**DATA:**

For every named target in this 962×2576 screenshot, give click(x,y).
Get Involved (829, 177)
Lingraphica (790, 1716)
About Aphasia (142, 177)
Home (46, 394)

* * *

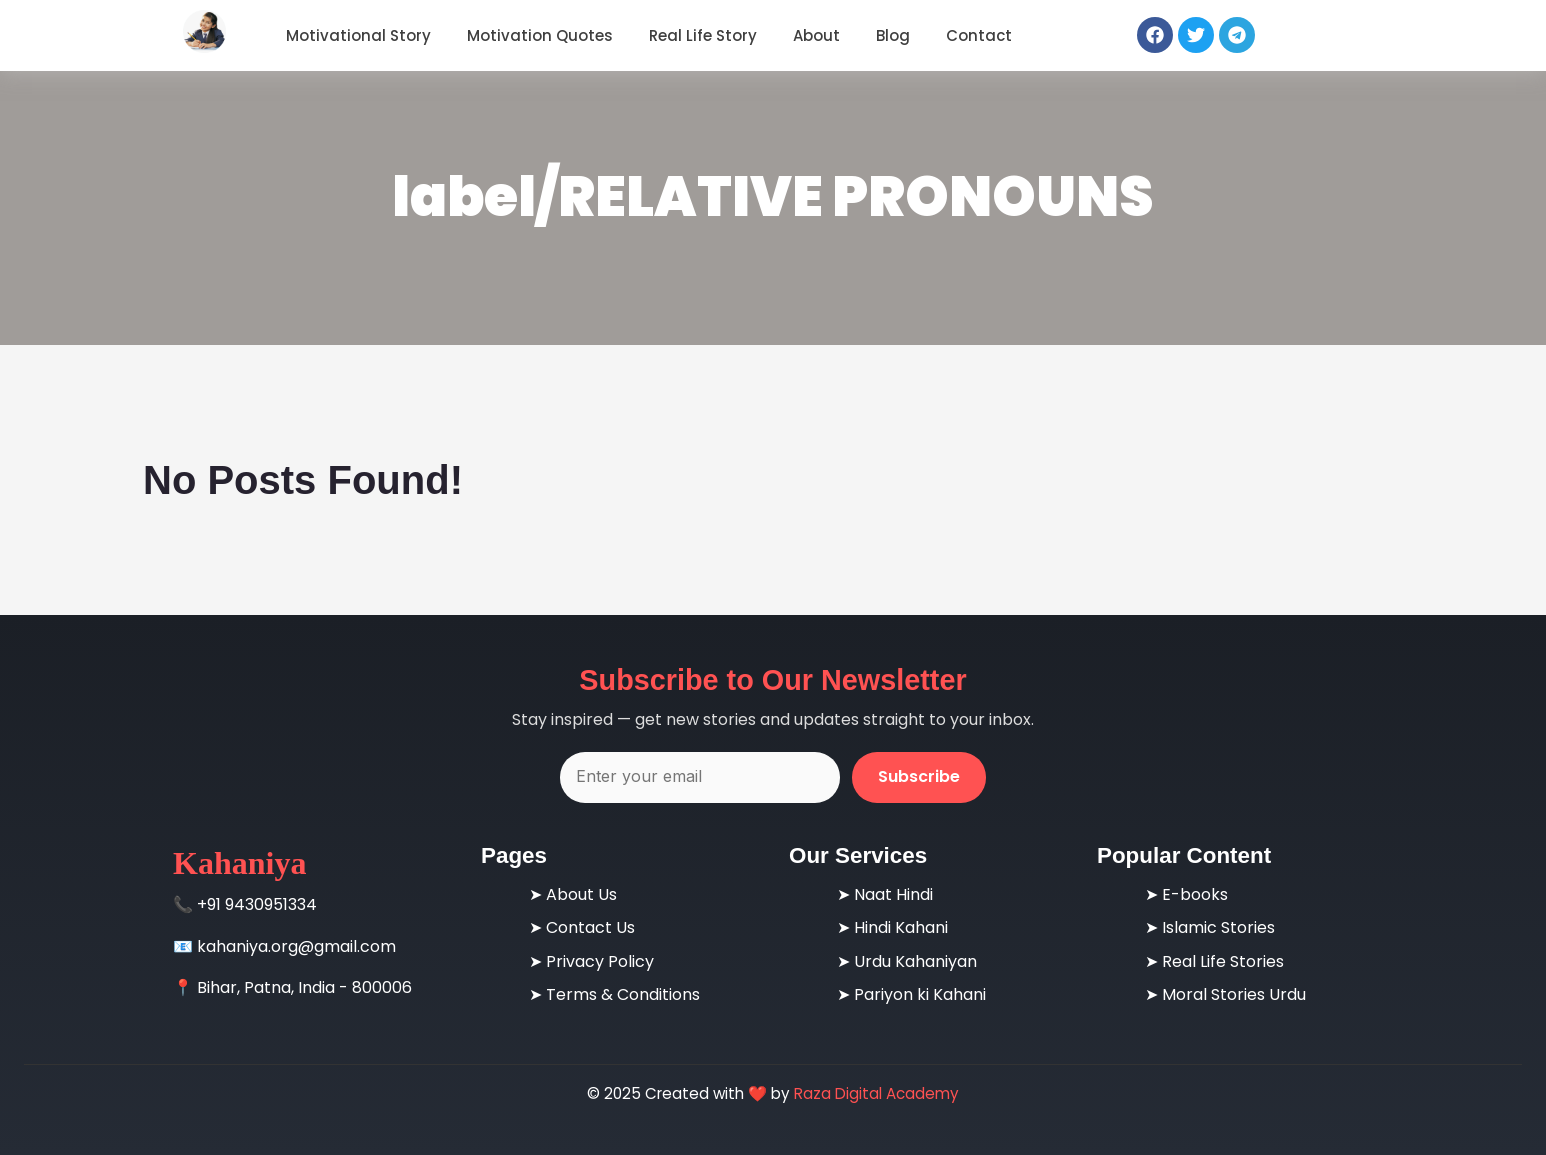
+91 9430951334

**EXERCISE AIM:** Out of the data above, transcribe exactly and only the lines starting with the line that has "For every named" and going on through the line that has "Home (46, 394)", both included.

**RESPONSE BELOW:**
For every named target in this 962×2576 screenshot, give click(x,y).
Get Involved (829, 177)
Lingraphica (790, 1716)
About Aphasia (142, 177)
Home (46, 394)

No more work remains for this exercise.